[PROVIDED RECORDS Boundary: Start]
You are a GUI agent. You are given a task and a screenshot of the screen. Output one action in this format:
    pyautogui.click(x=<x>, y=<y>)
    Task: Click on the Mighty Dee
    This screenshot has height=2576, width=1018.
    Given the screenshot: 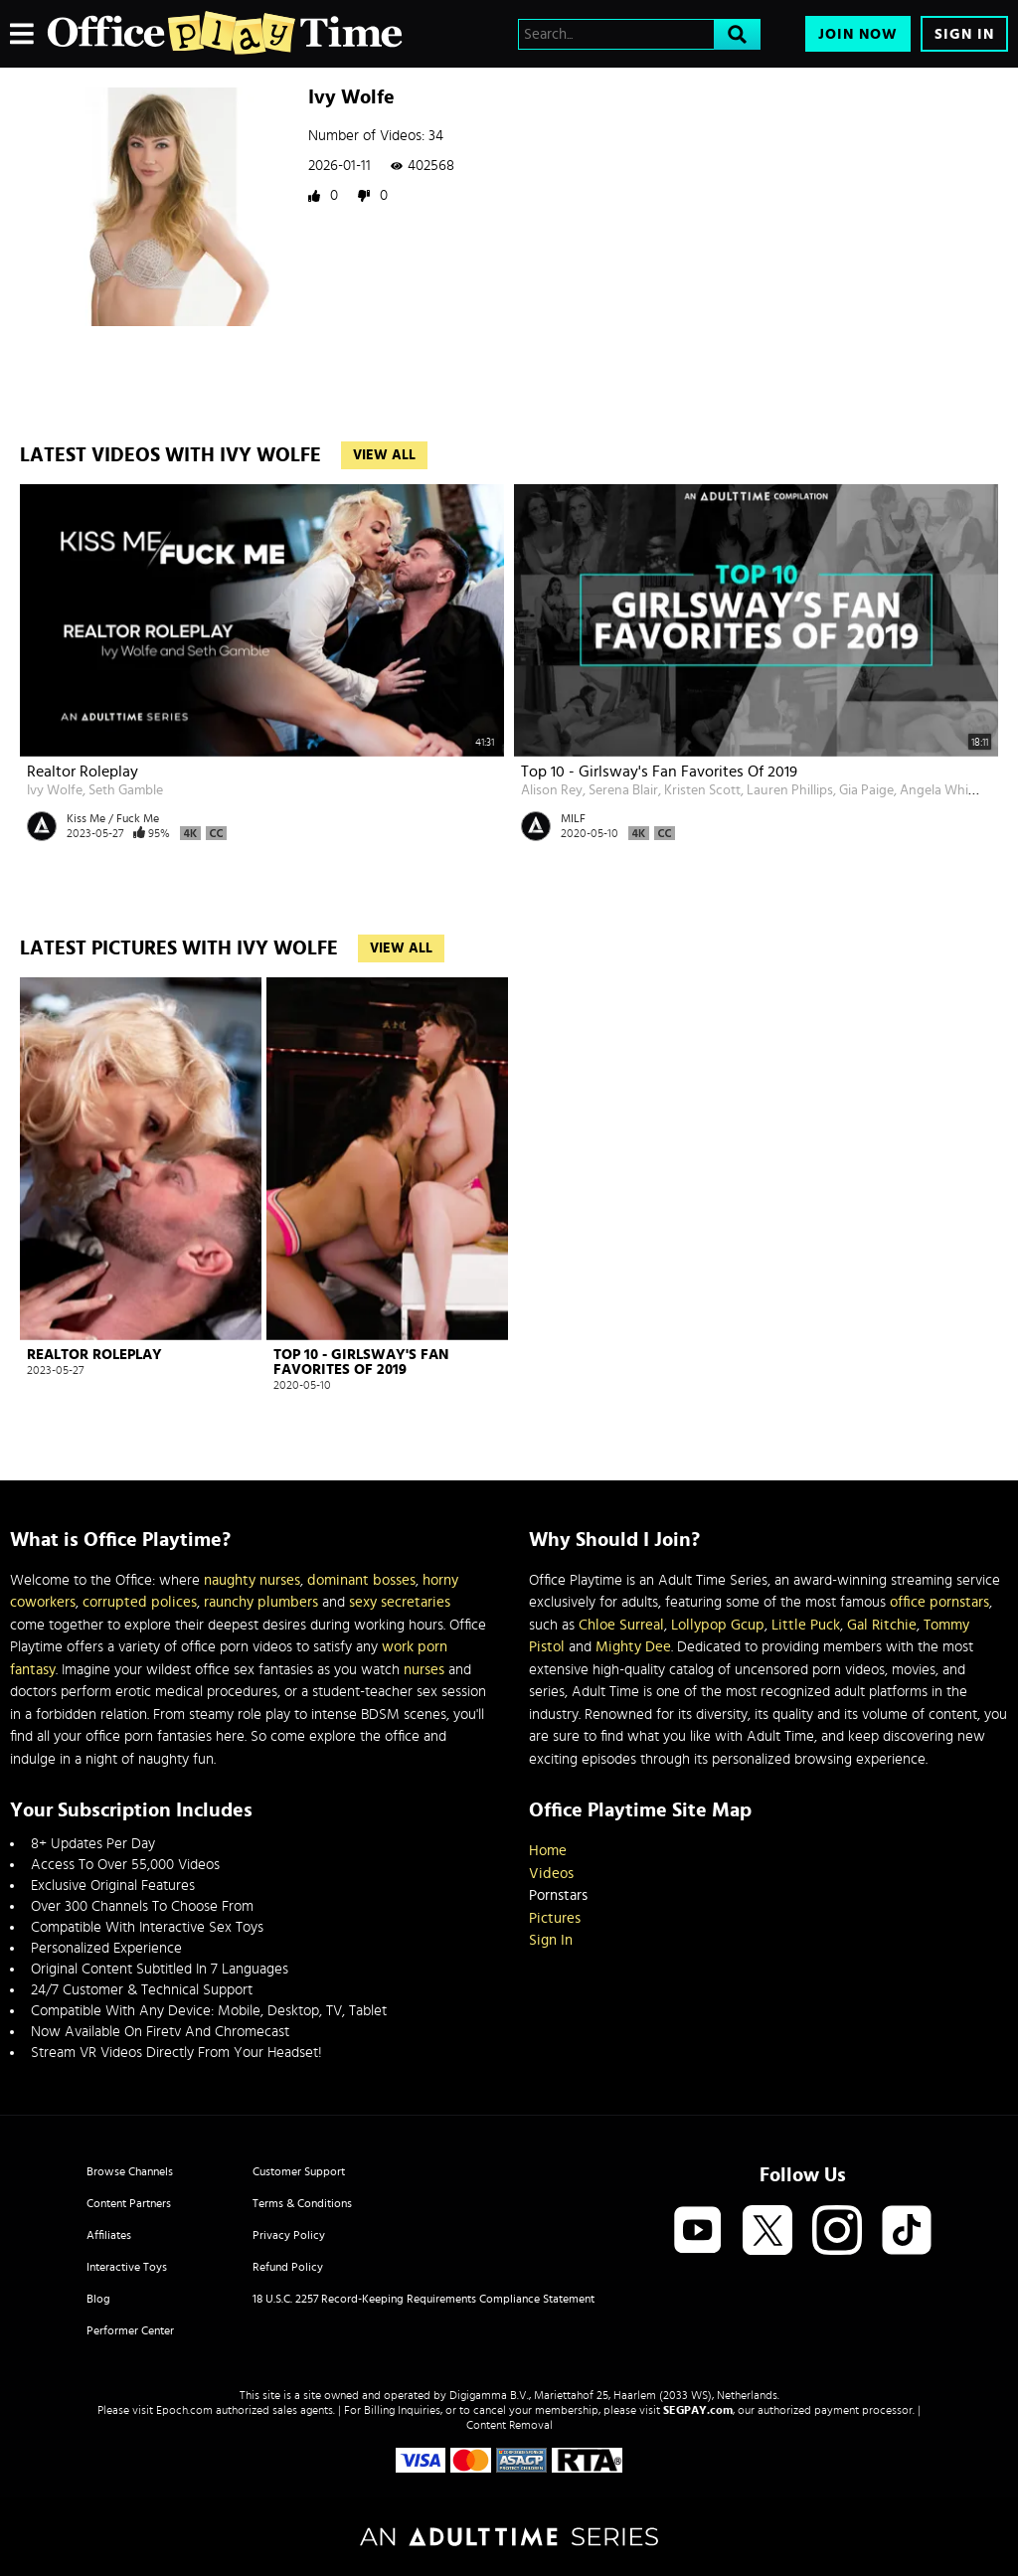 What is the action you would take?
    pyautogui.click(x=633, y=1646)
[PROVIDED RECORDS Boundary: End]
Quote, word for word, every line from the top of the entries through the line that holds "This screenshot has".

**REPLY**
You are a GUI agent. You are given a task and a screenshot of the screen. Output one action in this format:
    pyautogui.click(x=<x>, y=<y>)
    Task: Click on the Mighty Dee
    This screenshot has height=2576, width=1018.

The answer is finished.